> YOUR OBJECTIVE
Extract all lines that hold "động" from the records below.

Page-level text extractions
......

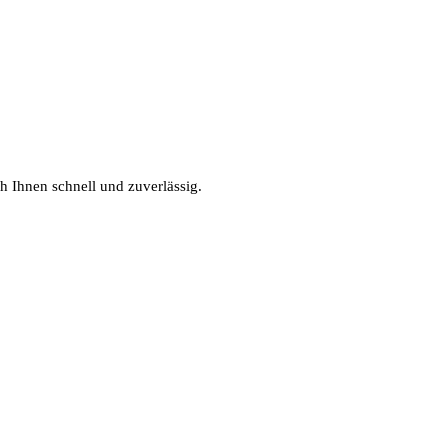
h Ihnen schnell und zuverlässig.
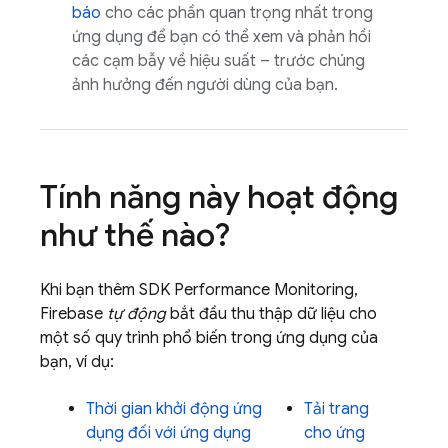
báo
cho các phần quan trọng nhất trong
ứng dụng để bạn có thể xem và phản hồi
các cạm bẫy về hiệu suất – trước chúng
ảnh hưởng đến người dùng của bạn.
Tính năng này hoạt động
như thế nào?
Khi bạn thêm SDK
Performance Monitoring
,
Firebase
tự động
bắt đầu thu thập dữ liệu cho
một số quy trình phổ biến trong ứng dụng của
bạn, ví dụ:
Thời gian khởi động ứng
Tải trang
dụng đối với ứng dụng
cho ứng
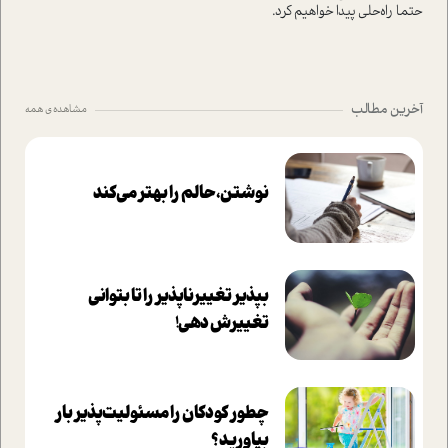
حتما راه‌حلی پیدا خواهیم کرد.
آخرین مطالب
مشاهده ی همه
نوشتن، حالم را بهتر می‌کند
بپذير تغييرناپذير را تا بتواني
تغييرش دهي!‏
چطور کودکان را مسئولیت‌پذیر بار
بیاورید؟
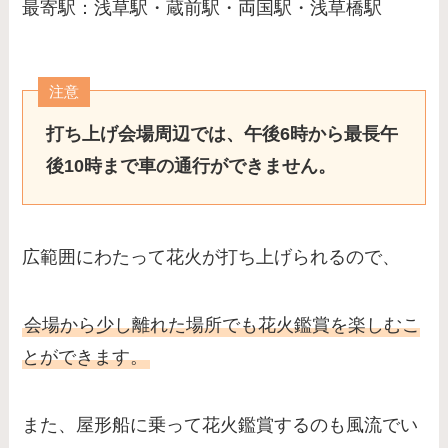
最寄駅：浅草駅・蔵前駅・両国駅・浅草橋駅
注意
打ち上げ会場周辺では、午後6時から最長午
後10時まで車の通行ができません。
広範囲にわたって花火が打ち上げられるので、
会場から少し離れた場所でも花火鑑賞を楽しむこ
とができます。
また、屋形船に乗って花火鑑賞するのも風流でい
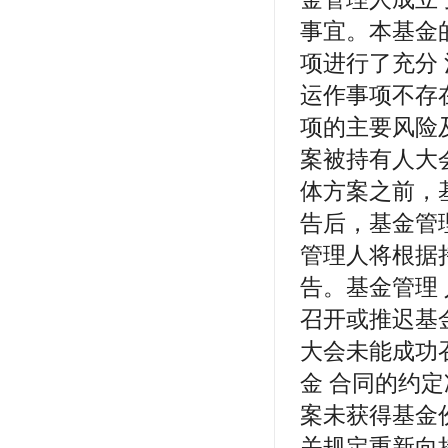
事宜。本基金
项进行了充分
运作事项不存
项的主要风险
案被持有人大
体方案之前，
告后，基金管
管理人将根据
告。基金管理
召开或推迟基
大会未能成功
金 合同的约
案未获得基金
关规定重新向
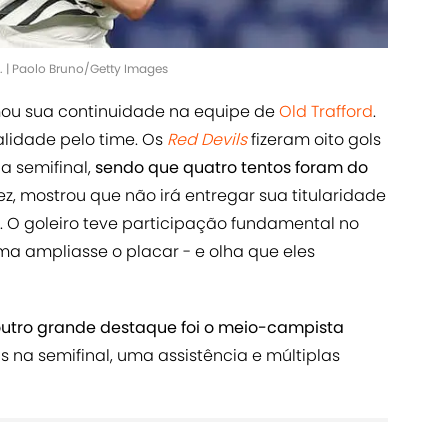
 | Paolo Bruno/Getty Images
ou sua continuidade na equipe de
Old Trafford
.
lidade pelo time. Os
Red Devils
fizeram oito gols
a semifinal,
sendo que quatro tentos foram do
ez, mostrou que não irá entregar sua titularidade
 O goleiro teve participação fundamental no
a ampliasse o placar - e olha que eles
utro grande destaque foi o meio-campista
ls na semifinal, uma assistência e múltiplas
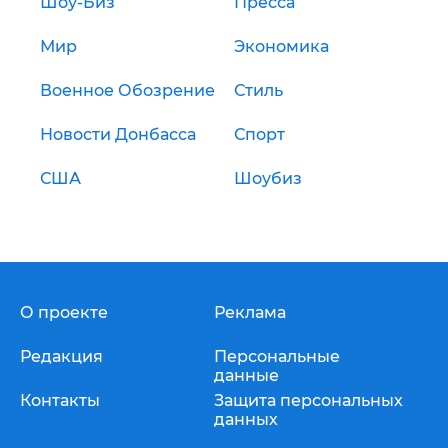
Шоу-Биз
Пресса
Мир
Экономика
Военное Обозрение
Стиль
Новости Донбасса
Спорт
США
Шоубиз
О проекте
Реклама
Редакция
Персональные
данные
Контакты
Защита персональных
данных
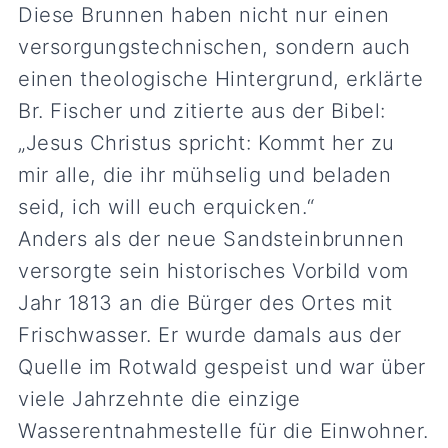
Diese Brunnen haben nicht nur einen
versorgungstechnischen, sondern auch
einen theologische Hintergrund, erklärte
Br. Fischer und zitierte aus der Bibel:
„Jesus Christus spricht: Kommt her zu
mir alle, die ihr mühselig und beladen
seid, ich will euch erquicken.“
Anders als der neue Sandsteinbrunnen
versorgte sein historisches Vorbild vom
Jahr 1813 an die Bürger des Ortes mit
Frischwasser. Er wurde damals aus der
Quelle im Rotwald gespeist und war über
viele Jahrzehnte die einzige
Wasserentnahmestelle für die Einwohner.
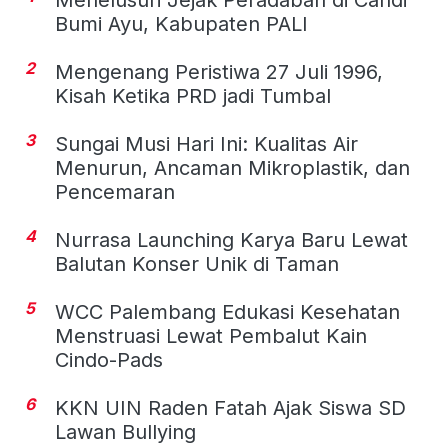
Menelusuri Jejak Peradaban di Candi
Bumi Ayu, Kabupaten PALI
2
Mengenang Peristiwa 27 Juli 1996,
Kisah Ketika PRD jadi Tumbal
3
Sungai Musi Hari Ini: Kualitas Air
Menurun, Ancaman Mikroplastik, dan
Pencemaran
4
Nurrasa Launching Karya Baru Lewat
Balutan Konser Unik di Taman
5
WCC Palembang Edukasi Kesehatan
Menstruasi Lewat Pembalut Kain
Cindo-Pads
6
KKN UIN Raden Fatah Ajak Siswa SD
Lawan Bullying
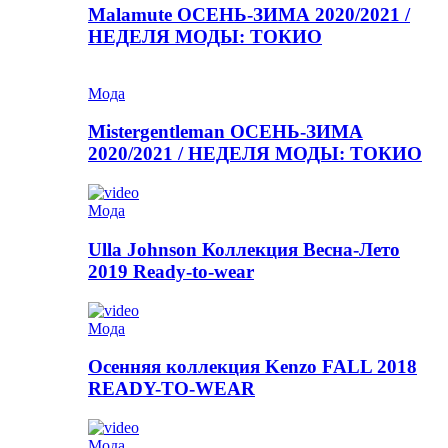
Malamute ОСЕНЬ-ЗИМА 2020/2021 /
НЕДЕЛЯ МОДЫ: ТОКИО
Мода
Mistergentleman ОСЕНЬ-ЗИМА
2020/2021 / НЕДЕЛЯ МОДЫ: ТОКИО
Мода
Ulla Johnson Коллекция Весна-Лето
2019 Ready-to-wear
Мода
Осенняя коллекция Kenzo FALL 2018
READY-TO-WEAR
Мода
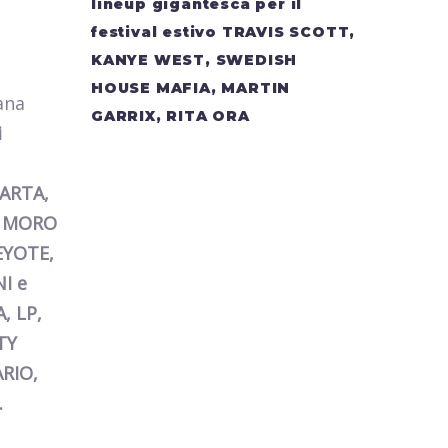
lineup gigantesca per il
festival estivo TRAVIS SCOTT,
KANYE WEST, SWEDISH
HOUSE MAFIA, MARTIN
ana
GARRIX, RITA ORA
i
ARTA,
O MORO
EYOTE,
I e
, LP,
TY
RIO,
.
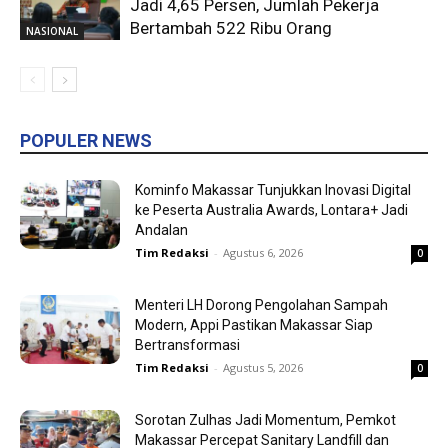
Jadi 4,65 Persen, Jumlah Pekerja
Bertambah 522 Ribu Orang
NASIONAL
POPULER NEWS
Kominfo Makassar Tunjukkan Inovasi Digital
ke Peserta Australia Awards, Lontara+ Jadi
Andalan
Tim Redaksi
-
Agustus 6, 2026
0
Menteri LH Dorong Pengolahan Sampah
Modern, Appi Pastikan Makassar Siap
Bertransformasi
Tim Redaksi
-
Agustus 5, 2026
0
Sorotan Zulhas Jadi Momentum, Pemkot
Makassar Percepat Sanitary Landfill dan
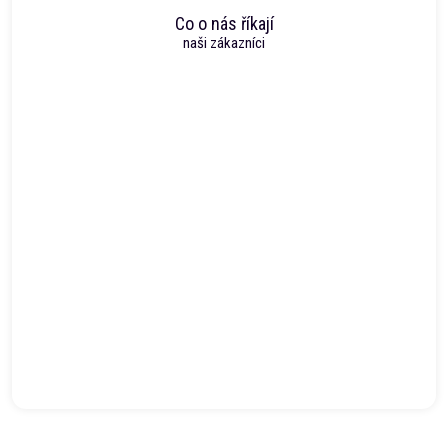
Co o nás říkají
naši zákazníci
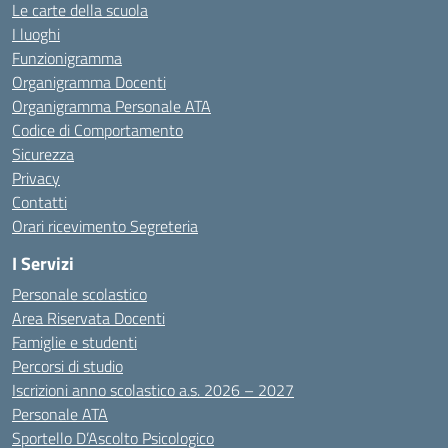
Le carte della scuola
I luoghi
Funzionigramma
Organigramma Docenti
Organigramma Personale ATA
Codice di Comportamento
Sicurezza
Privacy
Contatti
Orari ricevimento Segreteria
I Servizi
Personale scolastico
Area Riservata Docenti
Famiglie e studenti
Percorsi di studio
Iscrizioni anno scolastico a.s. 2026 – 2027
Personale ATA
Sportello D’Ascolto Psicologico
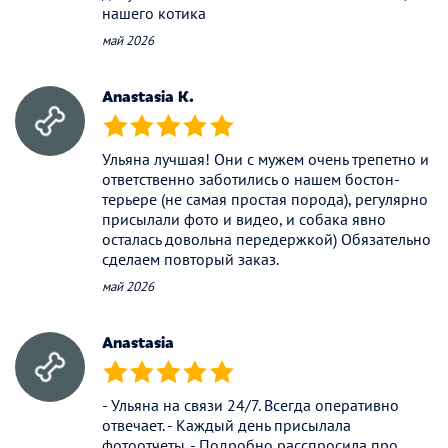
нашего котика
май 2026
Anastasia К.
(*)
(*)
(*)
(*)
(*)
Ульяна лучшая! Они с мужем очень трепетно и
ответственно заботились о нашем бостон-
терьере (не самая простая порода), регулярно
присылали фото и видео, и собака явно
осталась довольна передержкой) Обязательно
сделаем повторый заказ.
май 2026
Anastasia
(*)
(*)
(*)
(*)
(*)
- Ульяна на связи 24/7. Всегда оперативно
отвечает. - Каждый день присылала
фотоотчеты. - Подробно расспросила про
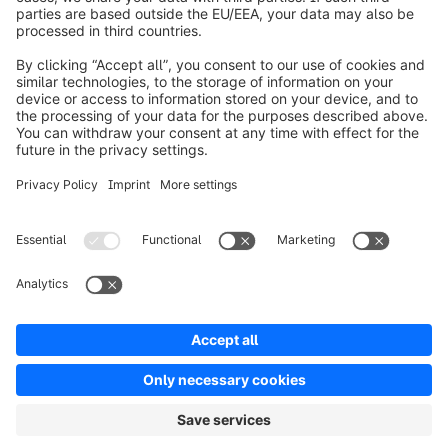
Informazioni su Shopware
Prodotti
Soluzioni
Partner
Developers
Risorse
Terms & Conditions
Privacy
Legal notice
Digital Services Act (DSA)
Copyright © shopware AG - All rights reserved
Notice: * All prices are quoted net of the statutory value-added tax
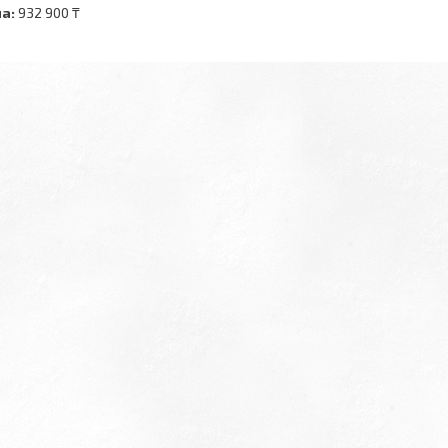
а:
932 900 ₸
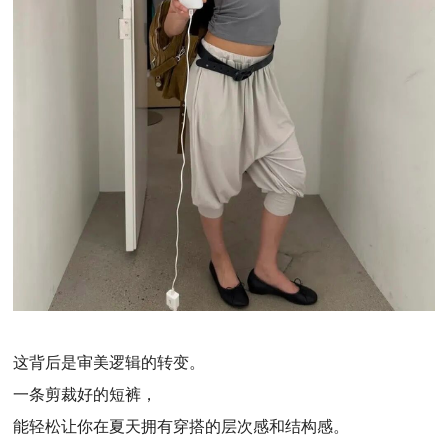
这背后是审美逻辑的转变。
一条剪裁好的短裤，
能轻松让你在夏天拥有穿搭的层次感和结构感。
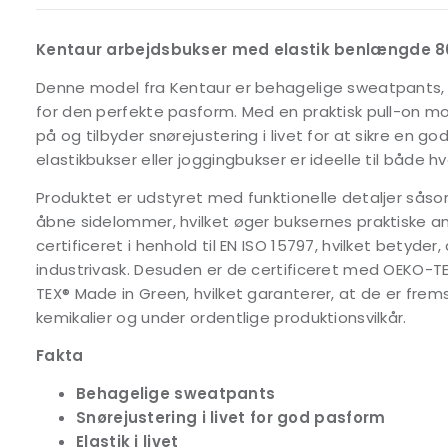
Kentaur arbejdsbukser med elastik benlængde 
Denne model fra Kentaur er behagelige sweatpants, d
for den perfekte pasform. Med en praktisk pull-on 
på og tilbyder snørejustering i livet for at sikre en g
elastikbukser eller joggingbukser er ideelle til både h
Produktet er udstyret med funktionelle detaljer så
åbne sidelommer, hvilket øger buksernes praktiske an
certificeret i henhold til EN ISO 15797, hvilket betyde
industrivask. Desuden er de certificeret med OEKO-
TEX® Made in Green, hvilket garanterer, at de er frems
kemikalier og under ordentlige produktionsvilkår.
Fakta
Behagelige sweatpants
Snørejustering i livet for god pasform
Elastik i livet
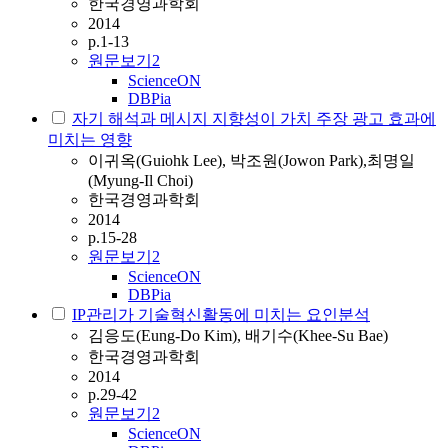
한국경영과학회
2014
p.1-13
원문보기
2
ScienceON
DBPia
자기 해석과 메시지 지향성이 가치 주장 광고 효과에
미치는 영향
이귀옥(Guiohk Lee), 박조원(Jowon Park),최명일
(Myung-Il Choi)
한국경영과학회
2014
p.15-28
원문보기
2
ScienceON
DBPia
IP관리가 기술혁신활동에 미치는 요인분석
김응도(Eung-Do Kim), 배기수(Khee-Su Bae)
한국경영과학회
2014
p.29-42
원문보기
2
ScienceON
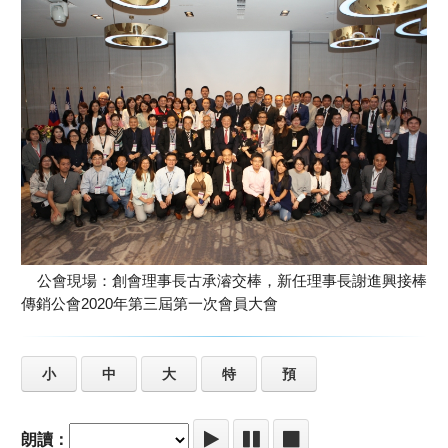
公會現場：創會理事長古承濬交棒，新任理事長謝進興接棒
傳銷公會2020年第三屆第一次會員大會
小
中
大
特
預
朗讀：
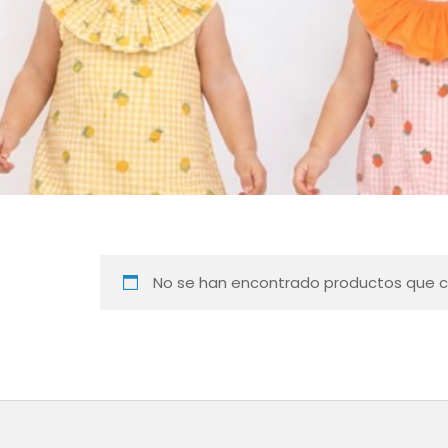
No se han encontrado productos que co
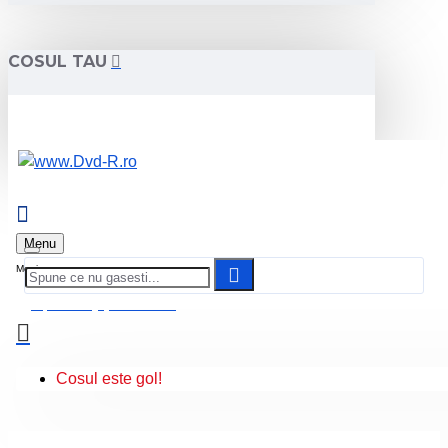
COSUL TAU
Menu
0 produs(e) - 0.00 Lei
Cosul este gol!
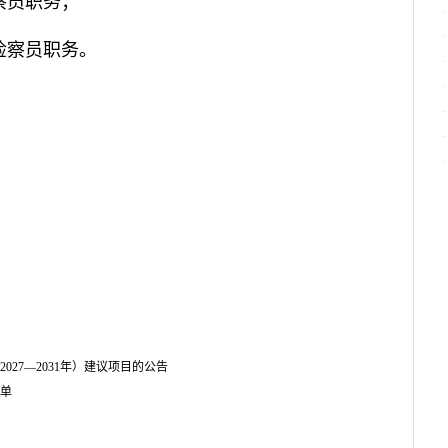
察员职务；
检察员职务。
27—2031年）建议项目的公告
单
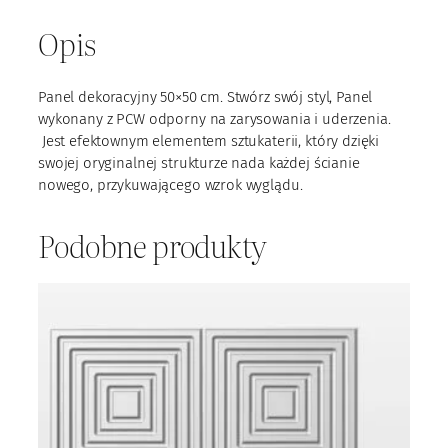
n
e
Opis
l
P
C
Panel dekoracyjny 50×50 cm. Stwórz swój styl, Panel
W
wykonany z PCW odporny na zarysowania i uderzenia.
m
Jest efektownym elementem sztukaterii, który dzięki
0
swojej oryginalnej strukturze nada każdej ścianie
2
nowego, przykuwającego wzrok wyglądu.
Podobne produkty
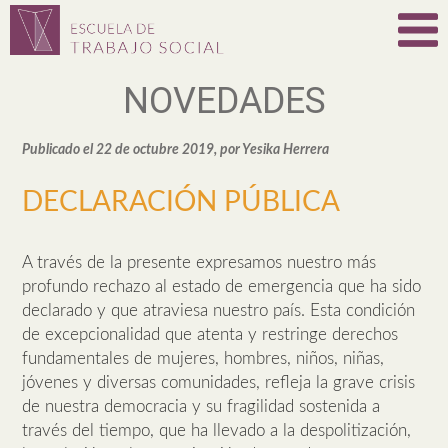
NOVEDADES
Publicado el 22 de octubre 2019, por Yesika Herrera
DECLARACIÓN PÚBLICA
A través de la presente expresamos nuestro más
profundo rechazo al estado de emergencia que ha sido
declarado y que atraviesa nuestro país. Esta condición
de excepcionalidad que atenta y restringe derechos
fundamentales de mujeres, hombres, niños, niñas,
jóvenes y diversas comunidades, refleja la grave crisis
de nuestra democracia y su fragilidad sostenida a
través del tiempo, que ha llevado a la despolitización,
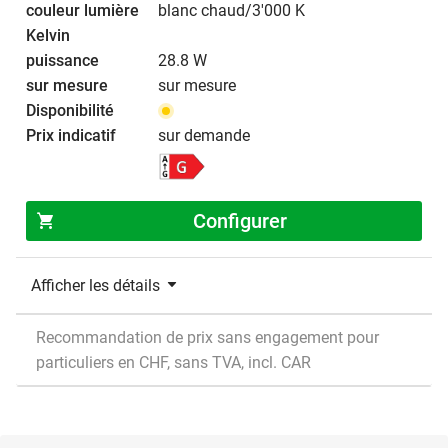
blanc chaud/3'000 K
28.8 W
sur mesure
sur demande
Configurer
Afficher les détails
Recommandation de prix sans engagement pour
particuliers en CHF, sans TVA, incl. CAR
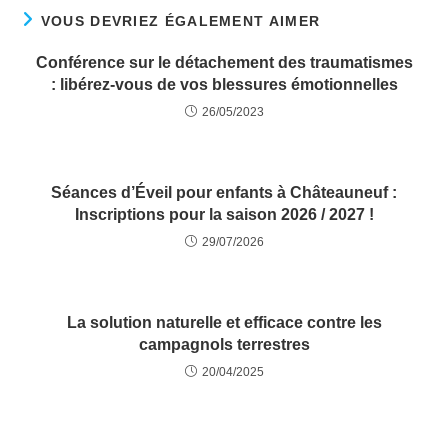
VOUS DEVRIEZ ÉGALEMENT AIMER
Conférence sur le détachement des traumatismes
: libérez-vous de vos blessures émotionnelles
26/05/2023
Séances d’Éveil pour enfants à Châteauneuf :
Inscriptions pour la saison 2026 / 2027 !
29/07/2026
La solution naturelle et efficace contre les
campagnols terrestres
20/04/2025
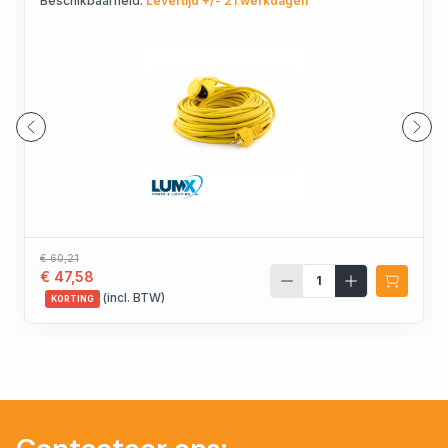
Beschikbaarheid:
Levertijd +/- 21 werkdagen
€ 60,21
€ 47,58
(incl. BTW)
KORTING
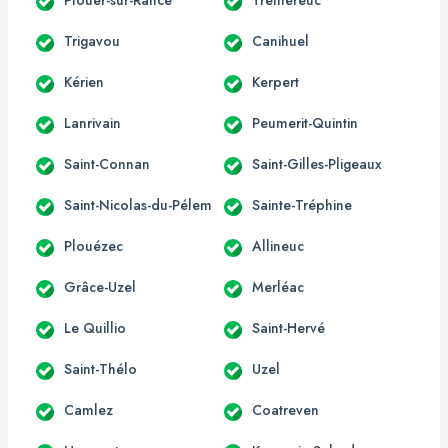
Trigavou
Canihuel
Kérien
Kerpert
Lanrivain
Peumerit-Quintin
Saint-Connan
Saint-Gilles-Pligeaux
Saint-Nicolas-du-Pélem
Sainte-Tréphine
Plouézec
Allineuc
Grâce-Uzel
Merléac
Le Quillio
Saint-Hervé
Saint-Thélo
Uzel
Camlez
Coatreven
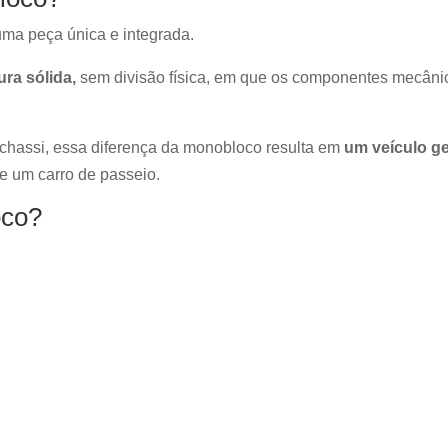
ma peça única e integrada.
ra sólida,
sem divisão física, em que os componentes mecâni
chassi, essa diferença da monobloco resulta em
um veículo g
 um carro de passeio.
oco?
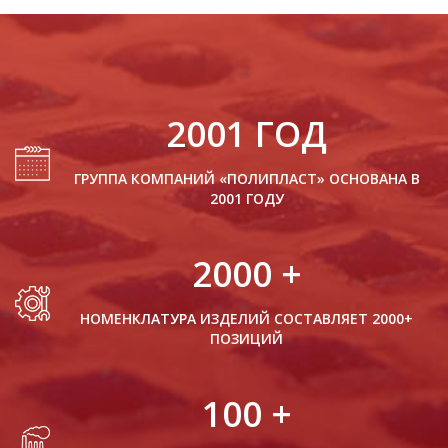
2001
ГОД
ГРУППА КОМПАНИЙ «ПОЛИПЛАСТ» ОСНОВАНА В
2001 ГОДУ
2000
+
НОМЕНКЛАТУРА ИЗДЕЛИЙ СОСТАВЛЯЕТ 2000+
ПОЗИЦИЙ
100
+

......

> ANSWER SECTION
Tính năng này hoạt động
tự động
Thời gian khởi động ứng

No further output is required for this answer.